The Electromobility For All Report focuses on the German market for so-called e-mobility: it says fewer than 26,000 electric cars are on the road today, despite having collectively received nearly 1.5 billion euros in incentives.
This compares starkly to e-bikes where there have been essentially zero incentives and yet more than 25 million have been sold globally. Global sales of four-wheeled plug-in vehicles, in contrast, are less than 2 million.
E-bikes are a cost-effective method reduce carbon emissions, the group suggests, costing just a fraction of the price of an electric car.
The great unknown, of course, is whether electric bicycles substitute for cars or for other modes of transport like walking or mass transit whose carbon impact is lower yet.
E-bikes can break down the mental and physical challenges that prevent current European commuters from utilizing their cycles for their daily trip.
They can provide the necessary assist to go the extra distance, make it up challenging hilly sections, and even show up to work without a sweat.
The report proposes that regulations be limited to two classes of e-bikes, distinguished by battery size and a maximum speed of roughly 10 mph.
The larger class would allow power up to 4000 watts and speeds slightly over 20 mph, but those electric bikes would be viewed as motorized vehicles.
The federation proposes purchase incentives for regions where sales of e-bikes are low.
The recommendations treat more populated e-bike areas differently, suggesting subsidies for e-bike specific infrastructure projects and corporate program incentives to encourage employee use of e-bikes.
Smart eBike electric bicycle
Electric two-wheelers (e-bikes, scooters, motorcycles) far exceed battery-electric and plug-in hybrid vehicles in world-wide sales.
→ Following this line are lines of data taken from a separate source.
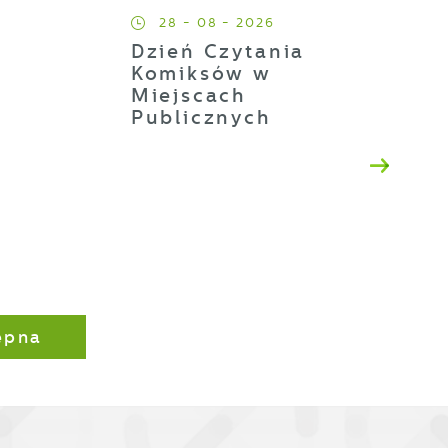
28 - 08 - 2026
Dzień Czytania
ji
Komiksów w
Miejscach
Publicznych
h
t
es
ępna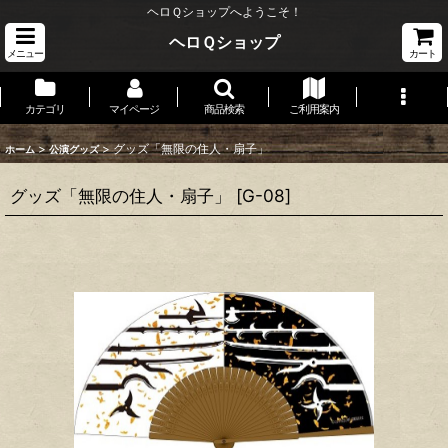
ヘロＱショップへようこそ！
ヘロＱショップ
メニュー
カート
カテゴリ
マイページ
商品検索
ご利用案内
>
>
グッズ「無限の住人・扇子」
ホーム
公演グッズ
グッズ「無限の住人・扇子」
[
G-08
]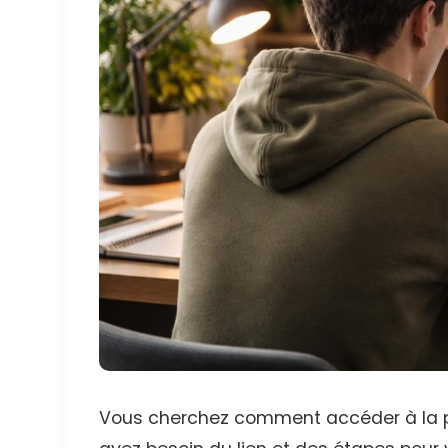
Vous cherchez comment accéder à la pl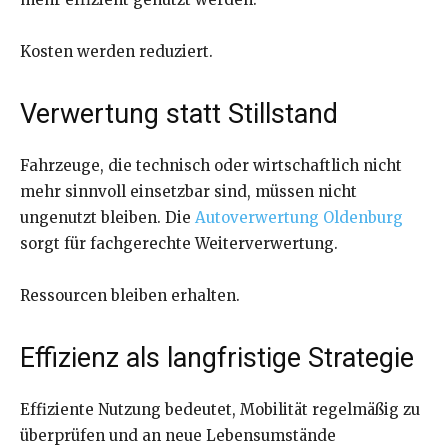
Kosten werden reduziert.
Verwertung statt Stillstand
Fahrzeuge, die technisch oder wirtschaftlich nicht
mehr sinnvoll einsetzbar sind, müssen nicht
ungenutzt bleiben. Die
Autoverwertung Oldenburg
sorgt für fachgerechte Weiterverwertung.
Ressourcen bleiben erhalten.
Effizienz als langfristige Strategie
Effiziente Nutzung bedeutet, Mobilität regelmäßig zu
überprüfen und an neue Lebensumstände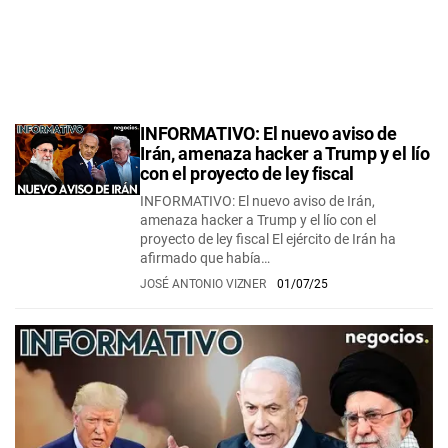
INFORMATIVO: El nuevo aviso de
Irán, amenaza hacker a Trump y el lío
con el proyecto de ley fiscal
INFORMATIVO: El nuevo aviso de Irán,
amenaza hacker a Trump y el lío con el
proyecto de ley fiscal El ejército de Irán ha
afirmado que había…
JOSÉ ANTONIO VIZNER
01/07/25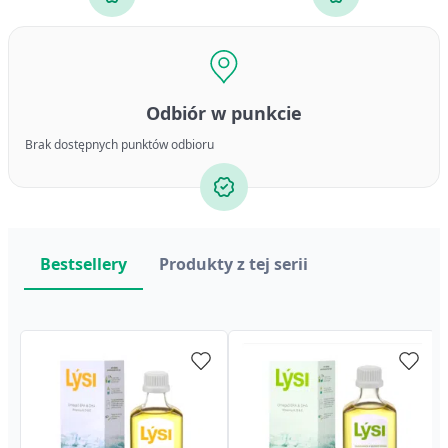
Odbiór w punkcie
Brak dostępnych punktów odbioru
Bestsellery
Produkty z tej serii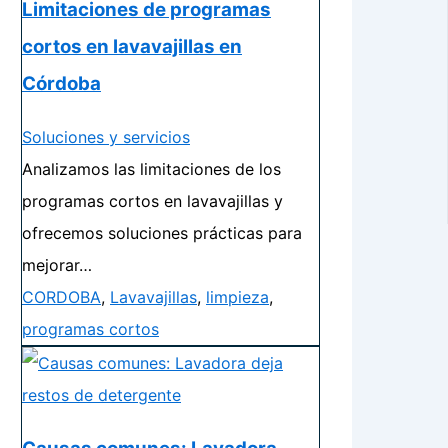
Limitaciones de programas
cortos en lavavajillas en
Córdoba
Soluciones y servicios
Analizamos las limitaciones de los
programas cortos en lavavajillas y
ofrecemos soluciones prácticas para
mejorar…
CORDOBA
,
Lavavajillas
,
limpieza
,
programas cortos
More than 500,000 were sold in Germany alone in 2015.
Still, it's unclear how much support a proposal like this would garner in North America.
The unfamiliarity of the electric-bike concept might be its biggest struggle towards making an impact on carbon reduction and improving congestion.
Urban areas would likely see the greatest impact as the idea of the "last-mile" transportation mode is a significant concern for commuters.
With the necessary infrastructure and awareness programs, perhaps electric bikes could represent that last-mile transportation mode for those commuters who can't simply park outside their workplace.